İçeride kaç kız çocuğu var? Onlarla iletişim kurabiliyor musunuz?

Ağustos 2017 itibariyle 96 kız çocuğu var. Onlarla iletişim kurmak için mektup yolluyoruz ancak cevap alamıyoruz. Bu 96 kız çocuğu 29 farklı hapishanede kalıyor. Kadın hapishanelerinde ve daha çok erkek hapishanelerindeki koğuşlarda kalıyorlar. Kurum erkek odaklı düzenlendiği için bazı ihtiyaçlara erişemiyorlar. Kız çocuklarıyla ilgili herhangi bir politika yok. Adalet Bakanlığı STK’ların bu konuda neredeyse hiç çalışma yapamadığını biliyor. Bakanlığın çağrı yapıp iş birliğini artırması gerekir.

LGBTİ çocuklardan haberdar mısınız?

Ne yazık ki elde veri yok. İletişime geçebildiğimiz çocuk da yok. LGBTİ çocuklarla ilgili ciddi bir çalışmaya ihtiyaç var.

Mahpus çocukların okulla ilişkileri nasıl?

Çocuk tutuklandığında Kapalı Ceza İnfaz Kurumu’nda kalıyor. Örgün öğretimden yararlanamıyor. Direkt açıköğretime mahkûm oluyorlar. Örgün öğretimden yararlanan çocuklar ise eğitimevinde kalıyor. Burada çarpıcı bir bilgi var: CİSST’in yaptığı bilgi edinme başvurusuna gelen yanıta göre; örgün öğretim gören 219 çocuk var. Şubat 2016 tarihinde bu rakam 11 idi.

Çocuklar hapisten çıktıktan sonra günlük hayata adapte olabiliyor mu?

Sabıkaları varsa bu, damgalama anlamına geliyor. Birçok işyeri sabıka kaydı soruyor. Çıktıktan sonra hayat kurmakta zorlanıyorlar genel olarak. Sistem bu konuda onların aleyhine işliyor çünkü.

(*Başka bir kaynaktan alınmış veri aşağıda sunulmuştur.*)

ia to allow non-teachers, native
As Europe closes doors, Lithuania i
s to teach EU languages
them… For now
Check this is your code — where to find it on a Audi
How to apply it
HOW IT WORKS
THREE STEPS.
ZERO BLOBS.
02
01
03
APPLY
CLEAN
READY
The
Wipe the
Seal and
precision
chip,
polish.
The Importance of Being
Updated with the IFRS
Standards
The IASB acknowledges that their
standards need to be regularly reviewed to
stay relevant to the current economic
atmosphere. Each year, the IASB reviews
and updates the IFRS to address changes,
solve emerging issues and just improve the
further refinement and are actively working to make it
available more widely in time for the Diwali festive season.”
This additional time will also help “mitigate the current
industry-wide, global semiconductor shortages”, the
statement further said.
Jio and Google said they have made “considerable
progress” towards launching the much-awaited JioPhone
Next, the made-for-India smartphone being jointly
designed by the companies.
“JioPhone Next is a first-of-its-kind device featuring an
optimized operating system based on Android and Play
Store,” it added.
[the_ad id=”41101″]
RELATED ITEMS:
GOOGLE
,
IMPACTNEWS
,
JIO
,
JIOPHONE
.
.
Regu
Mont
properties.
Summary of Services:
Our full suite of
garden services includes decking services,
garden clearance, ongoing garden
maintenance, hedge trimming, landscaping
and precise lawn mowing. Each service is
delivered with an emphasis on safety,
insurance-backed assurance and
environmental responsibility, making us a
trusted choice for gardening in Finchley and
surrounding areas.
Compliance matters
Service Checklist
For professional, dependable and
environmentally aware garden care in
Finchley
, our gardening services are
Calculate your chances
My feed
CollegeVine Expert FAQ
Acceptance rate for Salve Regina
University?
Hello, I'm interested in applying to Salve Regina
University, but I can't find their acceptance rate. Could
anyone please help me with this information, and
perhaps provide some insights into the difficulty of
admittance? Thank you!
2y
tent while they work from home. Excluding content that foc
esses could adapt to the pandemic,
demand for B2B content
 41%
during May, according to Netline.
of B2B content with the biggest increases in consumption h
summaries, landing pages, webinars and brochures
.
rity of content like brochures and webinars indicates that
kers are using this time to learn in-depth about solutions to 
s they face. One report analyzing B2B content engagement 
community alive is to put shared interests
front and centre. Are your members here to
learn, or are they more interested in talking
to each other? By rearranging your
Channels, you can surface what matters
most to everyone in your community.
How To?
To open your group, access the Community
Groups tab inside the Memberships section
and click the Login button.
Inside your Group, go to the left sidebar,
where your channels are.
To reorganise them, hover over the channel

Çıkınca pişman olduğunu söyleyen çocuk var mı? Hapishanelerin caydırıcılık işlevinden söz edilebilir mi?

Pişman çıkıyor ancak onun için onarıcı değil cezalandırıcı bir yer. Pişmanlığı orada yaşadıklarına dair. Hapishanedeki koşullardan dolayı tekrar girmek istemiyor. Bu bir başarıysa eğer çok yazık bir başarı!

Çocuklar çıktıktan sonra irtibatınız sürüyor mu?

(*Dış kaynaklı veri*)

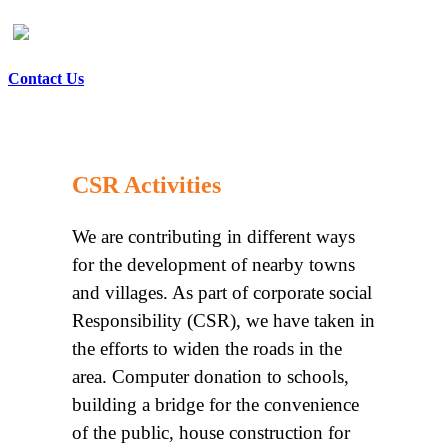
Contact Us
CSR Activities
We are contributing in different ways
for the development of nearby towns
and villages. As part of corporate social
Responsibility (CSR), we have taken in
the efforts to widen the roads in the
area. Computer donation to schools,
building a bridge for the convenience
of the public, house construction for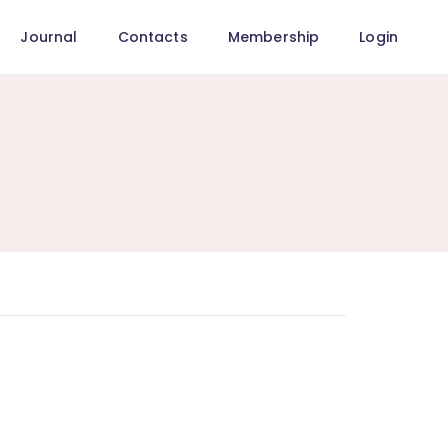
Journal
Contacts
Membership
Login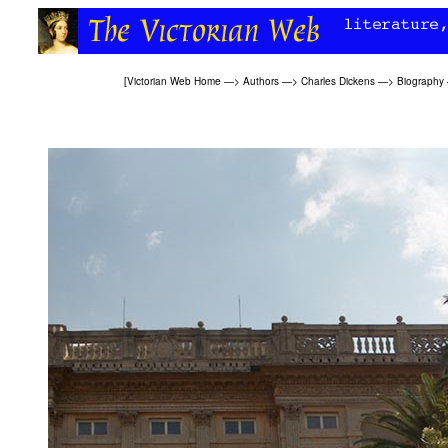
[
Victorian Web Home
—>
Authors
—>
Charles Dickens
—>
Biography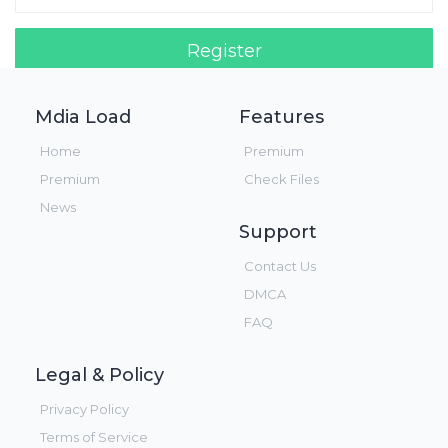
Register
Login!
Mdia Load
Features
Home
Premium
Premium
Check Files
News
Support
Contact Us
DMCA
FAQ
Legal & Policy
Privacy Policy
Terms of Service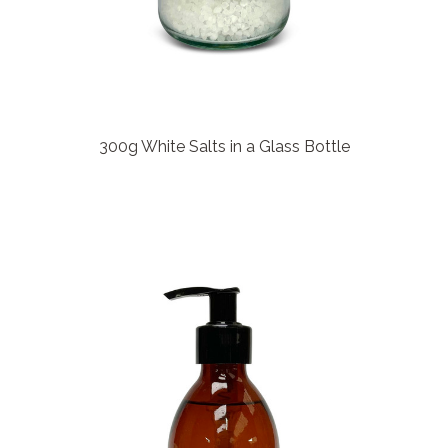
300g White Salts in a Glass Bottle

Çıktıktan sonra takip mekanizması yok. Tahliye olduktan sonra bazı çocuklarla iletişim kuruluyor. Sayısı çok az. Tahliye olan çocuğa o ilde bulunan STK’ların, kamu kurumlarının yer aldığı bir broşür verilmeli. Hapishane idarelerinin elinde böyle bir broşür yok.

“…çocuklar yaptıklarının kanunda suç olduğunun bilincinde. Bunları hangi ihtiyaçlardan dolayı yapıyorlar asıl sorulması gereken soru bu!”

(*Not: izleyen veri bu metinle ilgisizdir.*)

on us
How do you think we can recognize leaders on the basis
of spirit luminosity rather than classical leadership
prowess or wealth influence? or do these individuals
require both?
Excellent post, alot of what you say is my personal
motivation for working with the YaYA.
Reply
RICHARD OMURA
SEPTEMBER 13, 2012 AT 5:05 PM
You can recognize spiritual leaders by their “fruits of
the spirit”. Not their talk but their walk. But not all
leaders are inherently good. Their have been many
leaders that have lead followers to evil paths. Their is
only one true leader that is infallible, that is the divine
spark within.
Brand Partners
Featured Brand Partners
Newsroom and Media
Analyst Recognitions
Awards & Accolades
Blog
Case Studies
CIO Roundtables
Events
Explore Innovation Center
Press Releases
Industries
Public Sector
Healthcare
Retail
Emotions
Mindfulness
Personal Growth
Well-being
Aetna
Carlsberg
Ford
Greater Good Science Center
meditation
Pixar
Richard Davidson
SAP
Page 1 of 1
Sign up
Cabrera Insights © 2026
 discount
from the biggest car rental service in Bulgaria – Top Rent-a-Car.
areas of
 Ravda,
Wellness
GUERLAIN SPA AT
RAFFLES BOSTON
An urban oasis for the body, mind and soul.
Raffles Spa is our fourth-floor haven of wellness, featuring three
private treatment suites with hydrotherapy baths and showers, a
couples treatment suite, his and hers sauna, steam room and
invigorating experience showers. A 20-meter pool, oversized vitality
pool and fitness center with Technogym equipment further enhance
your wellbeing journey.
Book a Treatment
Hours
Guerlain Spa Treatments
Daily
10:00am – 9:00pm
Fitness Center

Mahpus çocukların haklarının korunması adına acil yapılması gerekenler neler?

Hapishane kapılarının STK’lara açılması gerekir. Bu aynı zamanda aileler için de geçerli. Biz nasıl bilgiye erişemiyorsak aileler de erişemiyor. Denetim mekanizmalarının çocuk odaklı başvuru yöntemleri belirlemesi gerekiyor. Şikâyetlerini iletemeyen çocuklar var. Sonrasında misillemeye maruz kalma endişesi taşıyorlar. Dolayısıyla denetim mekanizmalarının yeniden tartışılması gerekiyor. En acil ihtiyaç bu.

Çocukların görüşünü ve desteğini almaktan bahsediyorsunuz ancak, genel algı “çocuk haklarını bilmez, anne baba söyler” üzerine kurulu…

Kafa karıştırıcı bulgulardan bir tanesi: çocuklardan yarısından fazlasının gerçekleştirdiği eylemin suç olduğunu farkında olmaları. Suç örgütlerinin eline düşüyorlar falan değil, çocuklar yaptıklarının kanunda suç olduğunun bilincinde. Bunları hangi ihtiyaçlardan dolayı yapıyorlar asıl sorulması gereken soru bu! Suç olduğunu bilmelerine rağmen bunu tercih etmeleri aslında birçok şeyi tartışmanız gerektiğini de ortaya koyuyor. Çocukların kamusal ve sivil alanda kendilerini ifade edecekleri alan yok. STK’lar bu ortamları yaratmaya başladı. Biz bu işin özneleri olmadan bu işi nasıl yapabileceğimizi konuşursak yine bir tahakküm ilişkisi kurmuş oluruz. Tahakküm ilişkisini ortadan kaldırmak, çocukların da gayet  yetişkin bireyler gibi özgün düşüncelerinin olduğunu anlayabilirsek çocukların neye ihtiyacı olduğunu anlayabiliriz. Hapishaneye ihtiyaçları olmadığı çok aşikar. Başka türlü bir sisteme ihtiyaç var. Bu toplumsal tartışmaları yapmayı gerektiriyor. Bir çocuk oturup yoksulluğu tartışabilir sizinle. Kendi ailesine destek olmak için kendisinin çalışmayı tercih ettiği bir süreç olabilir, bu tüketim toplumunda çocuk bir şeyi çalmayı seçebilir. Çocuklarla pek çok şeyi tartışmak mümkün. Bu hapishane meselesini de tartışabilirsiniz. Onlar olmadan bunları tartışmak işe yaramayabilir.

*Hemra Nida Köse’ye katkılarından dolayı teşekkür ederim.